Alfatoxin in the 2012 Corn Crop and the Potential Impact on Its Use for Livestock

Maurice Eastridge, Pierce Paul, Ohio State University Extension

Sampling and Testing in Grain: A Recap – Reports of aflatoxin contamination of corn continue to come in from some parts of the state, especially those areas most severely affected by drought conditions. There have also been reports of a few loads of grain being docked at some elevators due to aflatoxin levels above thresholds. Producers in affected areas are encouraged to continue sampling and testing grain for aflatoxin in order to determine whether or not the grain is contaminated and at what level. These are the first and most important steps when making decisions as to what to do with contaminated grain.

Two weeks ago in a BEEF Cattle letter article we provided guidelines for sampling and testing for aflatoxin, and grain handling to minimize toxin buildup in storage. In this week’s newsletter, we provide a quick recap of testing and sampling protocols, alone with guidelines for feeding contaminated grain to animals.

Remember, toxin contamination is never uniform throughout a grain lot; therefore it is extremely important to pull multiple samples from every part of the lot in order to obtain a representative sample. When sampling from the grain stream, collect samples at regular intervals. Pool and mix the individual samples into one composite sample from which about 5-10 lb. of grain should be sent for testing.

The black-light or UV light test can be use used as an initial screen for aflatoxin, but should not be relayed upon as conclusive evidence of the presence or absence of aflatoxin. Other particles in the sample may also glow under UV light, giving a false positive result.

Commercial quick-test kits are better than the black-light test in that they are specific for aflatoxin. However, several of these tests are only qualitative or semi quantitative, meaning that they tell you whether or not the grain is contaminated or whether the level of contamination is within a certain range, but do not provide precise estimates of the levels of contamination.

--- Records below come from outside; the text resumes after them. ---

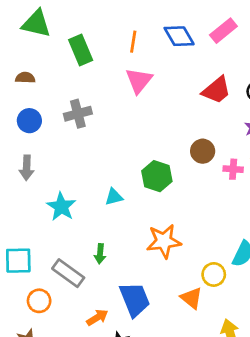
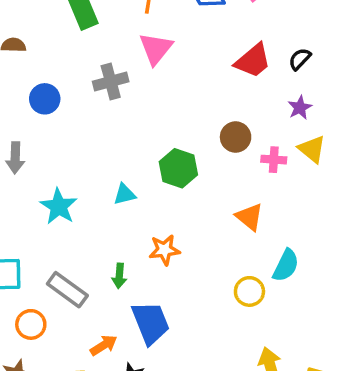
gray cross: (78, 114) -> (111, 81), moved
blue circle: (29, 121) -> (45, 99), moved
orange star: (164, 241) -> (164, 250), moved, size x0.7
green arrow: (100, 254) -> (119, 276), moved
orange triangle: (192, 298) -> (249, 217), moved

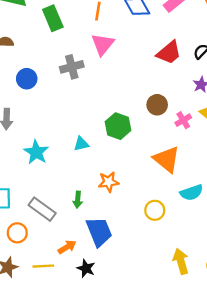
pink cross: (274, 160) -> (183, 120), turned -35
orange triangle: (249, 217) -> (167, 159), size x1.4
cyan semicircle: (286, 265) -> (192, 193), turned 45
yellow circle: (249, 291) -> (155, 210), moved

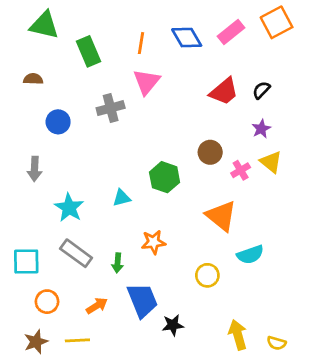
gray rectangle: (42, 209) -> (76, 253), moved
orange arrow: (67, 247) -> (97, 306), moved
black star: (86, 268) -> (173, 325), moved, turned -30

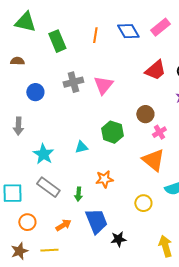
pink triangle: (147, 82) -> (103, 85), moved
pink cross: (241, 170) -> (159, 132), moved

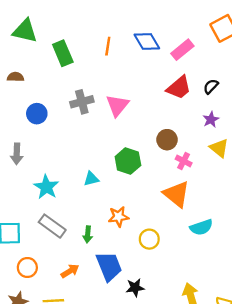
pink rectangle: (160, 27) -> (182, 50), moved
pink cross: (159, 132) -> (184, 161), turned -32
yellow circle: (143, 203) -> (149, 239), moved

By far, the best way to test for aflatoxin is to send samples to an analytical laboratory. Tests from these labs are usually accurate and provide quantitative estimates of the level of contamination. Grain usage and marketing decisions such as dockage and price discounts should be made based on results from analytical lab tests rather than black-light or commercial quick tests.

Animal Use – With the increased risk for alfatoxins in drought-stressed corn, the use of this corn for animal feed needs careful evaluation. The toxicity of the aflatoxin is affected by the amount consumed by the animal and the duration of the consumption, and there are differences among species on the sensitively to aflatoxin toxicity. Aflatoxin accumulates in the liver of the animal, and thus affects the metabolism of this key organ.

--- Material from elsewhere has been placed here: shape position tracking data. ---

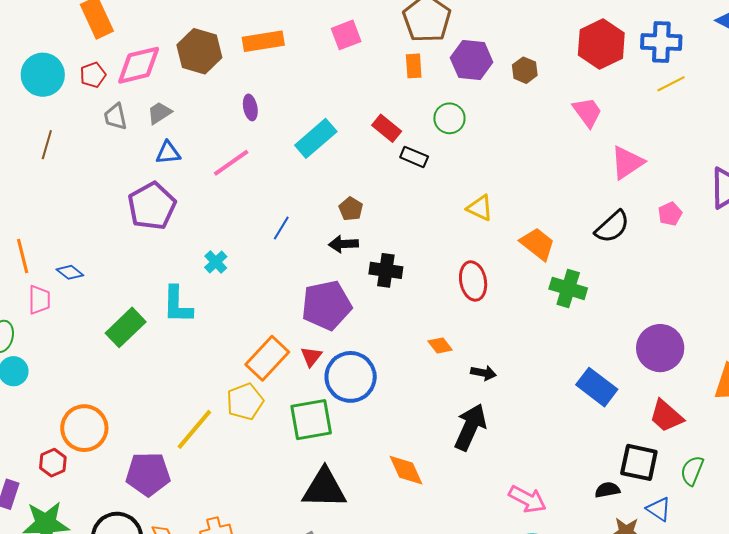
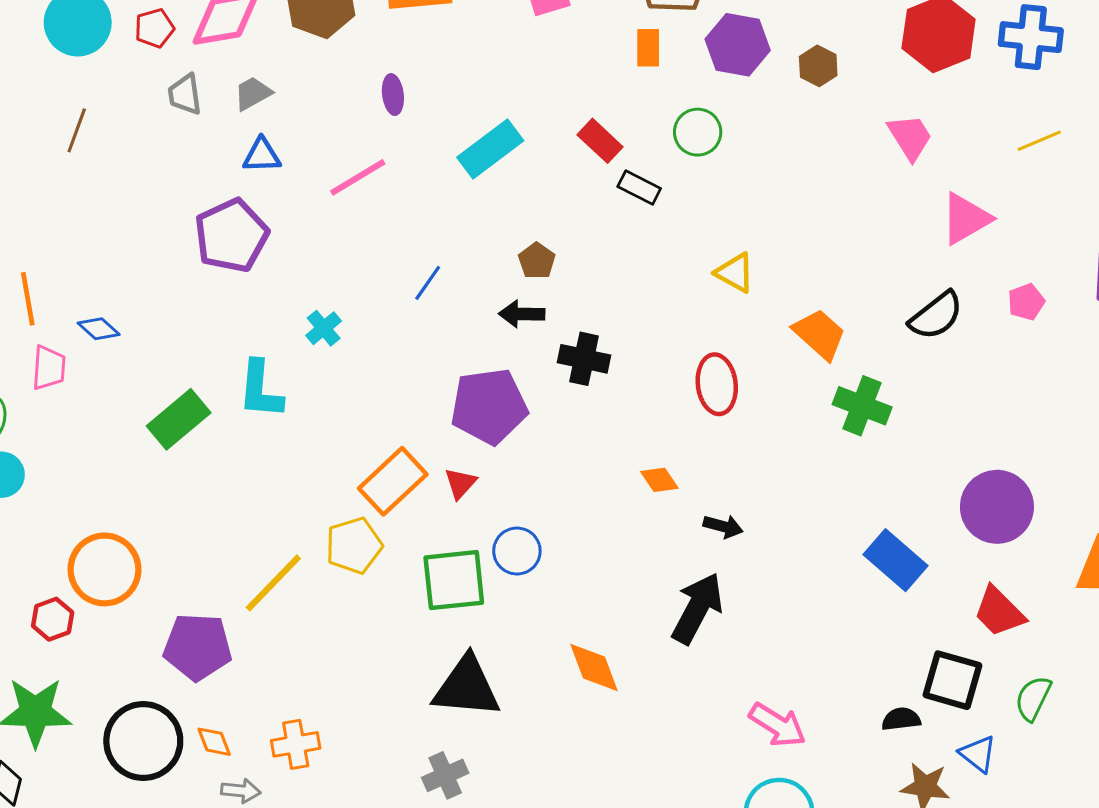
yellow line: (671, 84) -> (1039, 141), moved
blue circle: (351, 377) -> (517, 551), moved, size x0.6

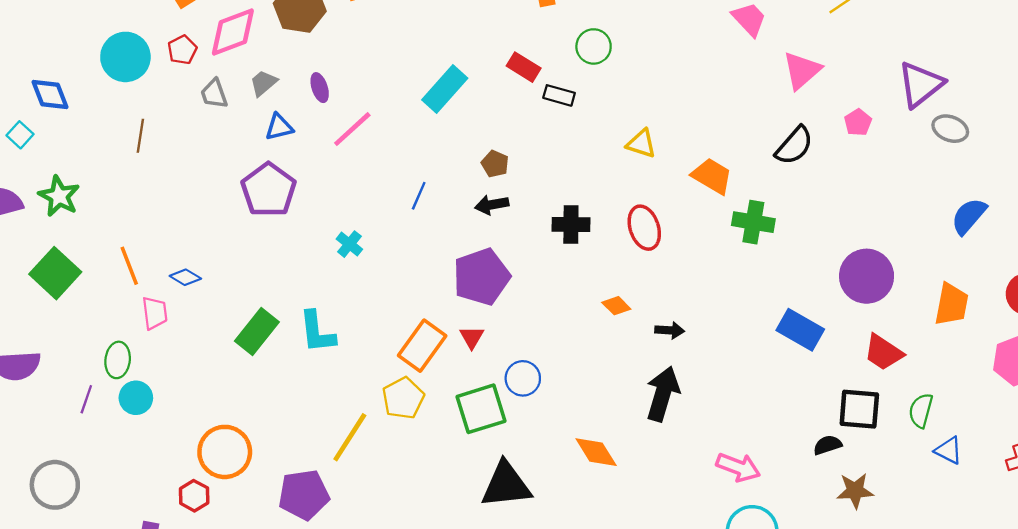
purple ellipse: (393, 95) -> (320, 88), moved
black cross: (584, 359) -> (571, 224), moved
cyan L-shape: (260, 390) -> (317, 332), moved
blue triangle: (978, 754) -> (949, 450), moved

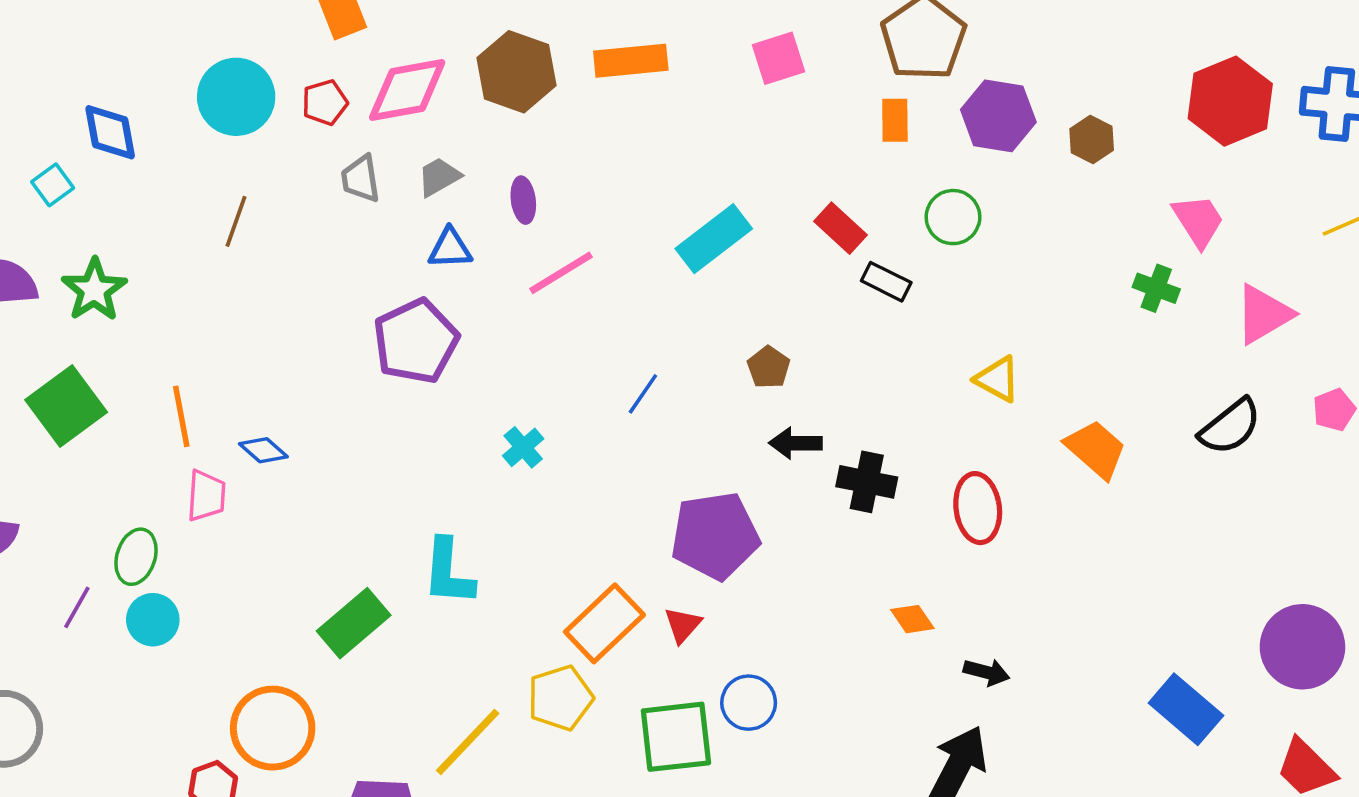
black arrow: (492, 205) -> (796, 443), moved
green cross: (753, 222) -> (1156, 288), moved, size x0.7
green rectangle: (257, 332) -> (354, 623), moved

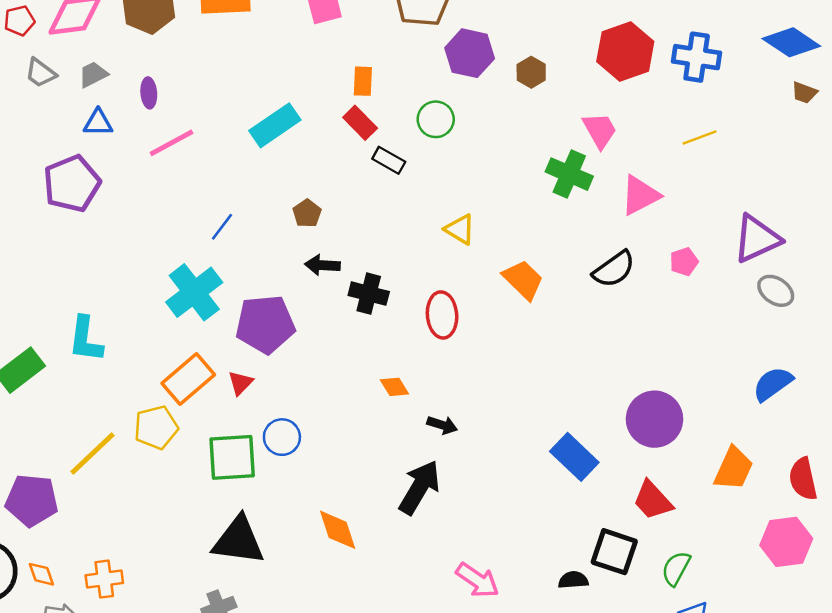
orange rectangle: (895, 120) -> (363, 81), moved
gray trapezoid: (361, 179) -> (41, 73), turned -48
green cross: (1156, 288) -> (569, 174), size x1.5
cyan cross: (523, 447) -> (194, 292), moved, size x2.0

The subclinical effect is most often reduced performance (growth or milk yield) and thus reduced feed efficiency. High concentrations for extended periods can result in liver damage and death. In general, the sensitivity of the species is (from highest to lowest sensitive): swine and poultry, horses, and ruminants (sheep and cattle). With contaminated corn, the risk is higher with the species that consume diets highest in grain concentration (e.g., swine and poultry; horses and ruminants consume a lot of forage). Diets for swine, poultry, and horses should not exceed 200 ppb. Diets with as much as 400 ppb fed to feeder cattle can result in tissue residues of aflatoxin.

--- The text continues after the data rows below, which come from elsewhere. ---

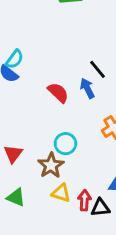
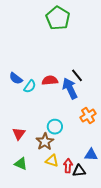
cyan semicircle: (15, 59) -> (30, 86), moved
blue arrow: (87, 88) -> (70, 88), size x1.5
red semicircle: (58, 93) -> (50, 80), moved, turned -49

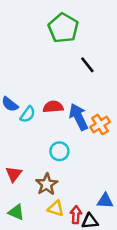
black line: (77, 75) -> (87, 65), moved
orange cross: (88, 116) -> (100, 125), moved
cyan circle: (55, 127) -> (59, 151), moved

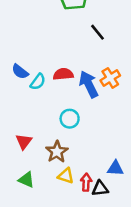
orange cross: (100, 125) -> (110, 78), moved

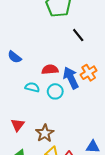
blue semicircle: (20, 72) -> (14, 57), moved
cyan semicircle: (38, 82) -> (32, 87), moved, turned -112
cyan circle: (70, 119) -> (55, 91), moved

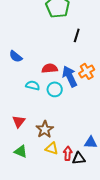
black line: (78, 35) -> (77, 35), turned 56

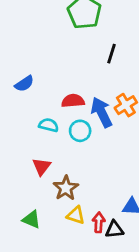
blue semicircle: (16, 56) -> (24, 84), turned -72
red triangle: (19, 121) -> (41, 167), moved

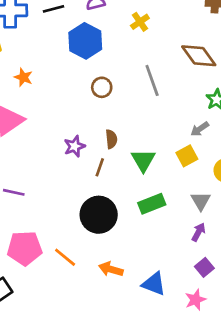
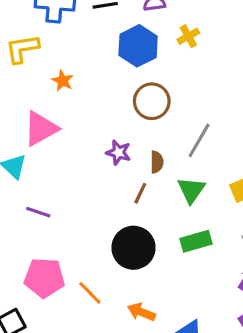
yellow cross: (140, 22) -> (188, 36), moved
gray line: (152, 80) -> (199, 140), moved, turned 44
brown circle: (102, 87) -> (152, 101), size x1.5
purple star: (75, 146) -> (118, 152), moved, turned 30

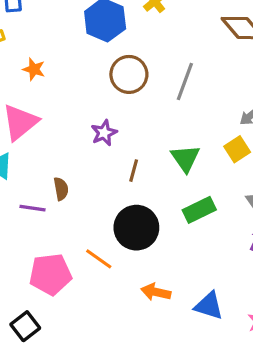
gray line: (199, 140) -> (185, 82), moved
purple star: (118, 152) -> (104, 133), turned -30
brown semicircle: (157, 162) -> (61, 189), moved
orange line: (90, 293) -> (99, 259), moved

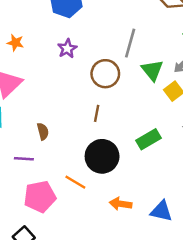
brown circle: (129, 74) -> (105, 74), moved
purple star: (104, 133) -> (67, 49), moved
green triangle: (185, 158) -> (152, 70), moved
purple line: (33, 208) -> (24, 159), moved

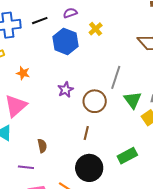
purple star: (67, 49) -> (66, 90), moved

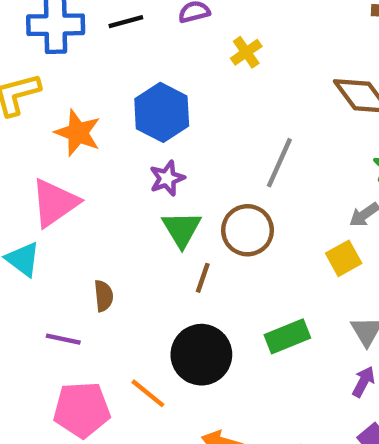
blue hexagon: (66, 41) -> (162, 112), moved
orange star: (23, 73) -> (78, 133), size x1.5
green triangle: (133, 100) -> (182, 229), moved
brown circle: (95, 101) -> (247, 230), moved

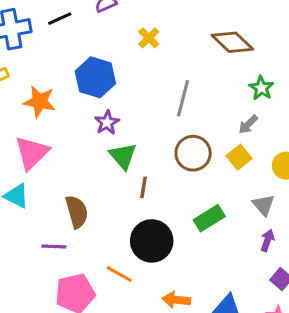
yellow cross: (246, 52) -> (149, 38), moved
brown circle: (247, 230) -> (193, 153), moved
brown semicircle: (104, 296) -> (77, 212), size x1.5

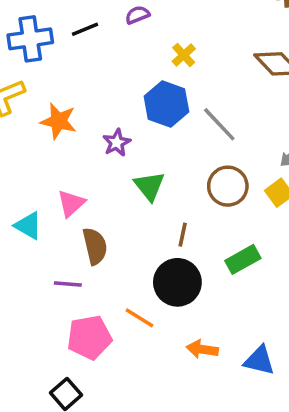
blue hexagon: (95, 77) -> (166, 104), moved
gray line: (183, 98) -> (219, 124), turned -60
purple star: (107, 123) -> (117, 143), moved
pink triangle: (32, 153) -> (71, 203), moved, size x0.7
brown line: (143, 187) -> (183, 235), moved

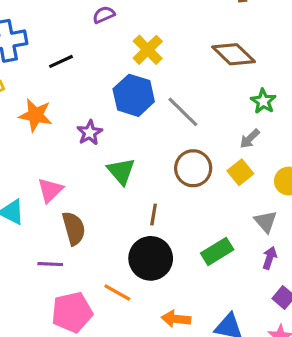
black line: (85, 29) -> (61, 61), moved
yellow cross: (184, 55) -> (148, 50), size x1.4
green rectangle: (243, 259) -> (217, 251), moved

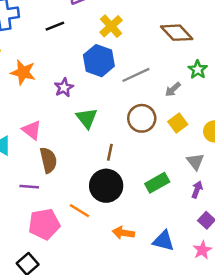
black line: (61, 61) -> (55, 26), moved
gray line: (183, 112) -> (136, 75), turned -72
gray arrow: (250, 139) -> (173, 89), moved
pink triangle: (50, 190) -> (32, 130), turned -40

Besides the health of the animal, aflatoxin consumption by dairy cattle needs to be monitored to prevent aflatoxin concentration in milk from exceeding tolerances set by the Food and Drug Administration (FDA). The FDA limit is 0.5 ppb for aflatoxin in milk, which has been the limit for many years. Just recently, some milk processing companies have sent out letters to dairy producers about the aflatoxin contamination issue and how the milk will be handled, indicating that if the producer’s milk is found to exceed 0.5 ppb that the milk must be dumped and the producer incur the loss. There is about a 1% transfer of aflatoxin in the diet to the milk.

As mentioned earlier, dairy cattle consume a large portion of their diets as forage. So if the grain had 20 ppb and it is fed in a diet for dairy cattle that’s 50% forage/50% concentrate and the contaminated corn made up 80% of the grain, then there would be about 8 ppb aflatoxin in the TMR. Then with a 1% transfer, there is the potential for 0.08 ppb aflatoxin in milk – 6.25 times below the threshold level.

The primary approaches to prevent problems with aflatoxins on animals or their products is to:
1. avoid feeding contaminated grain if possible,
2. if contaminated grain is feed, it should be diluted with un-contaminated grain and/or with forage to lower the dietary contamination to a low risk level,
3. or add a mycotoxin binder to the diet to reduce the absorption of the aflatoxin. Several of these binders are available commercially and should be used according to the label.